● **EXERCISE DIRECTIONS**:
Search the listing below for the word "button" and copy each line where it appears.

= = =

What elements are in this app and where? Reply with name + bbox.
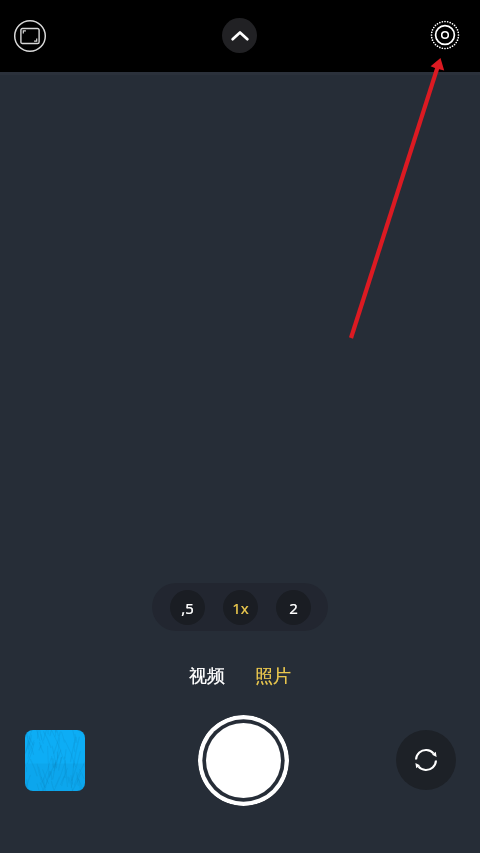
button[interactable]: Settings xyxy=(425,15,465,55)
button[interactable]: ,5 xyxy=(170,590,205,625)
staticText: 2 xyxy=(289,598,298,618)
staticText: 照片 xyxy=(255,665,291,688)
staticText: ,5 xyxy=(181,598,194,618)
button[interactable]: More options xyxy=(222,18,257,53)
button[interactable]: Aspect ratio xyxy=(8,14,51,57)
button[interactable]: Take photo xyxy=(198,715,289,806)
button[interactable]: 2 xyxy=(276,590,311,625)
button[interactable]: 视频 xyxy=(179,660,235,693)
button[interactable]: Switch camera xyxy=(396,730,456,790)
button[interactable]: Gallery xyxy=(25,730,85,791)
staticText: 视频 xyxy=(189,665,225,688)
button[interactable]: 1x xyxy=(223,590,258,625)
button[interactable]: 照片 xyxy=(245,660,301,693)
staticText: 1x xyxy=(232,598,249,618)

= = =

● **EXPECTED ANSWER**:
button[interactable]: Settings xyxy=(425,15,465,55)
button[interactable]: ,5 xyxy=(170,590,205,625)
button[interactable]: More options xyxy=(222,18,257,53)
button[interactable]: Aspect ratio xyxy=(8,14,51,57)
button[interactable]: Take photo xyxy=(198,715,289,806)
button[interactable]: 2 xyxy=(276,590,311,625)
button[interactable]: 视频 xyxy=(179,660,235,693)
button[interactable]: Switch camera xyxy=(396,730,456,790)
button[interactable]: Gallery xyxy=(25,730,85,791)
button[interactable]: 1x xyxy=(223,590,258,625)
button[interactable]: 照片 xyxy=(245,660,301,693)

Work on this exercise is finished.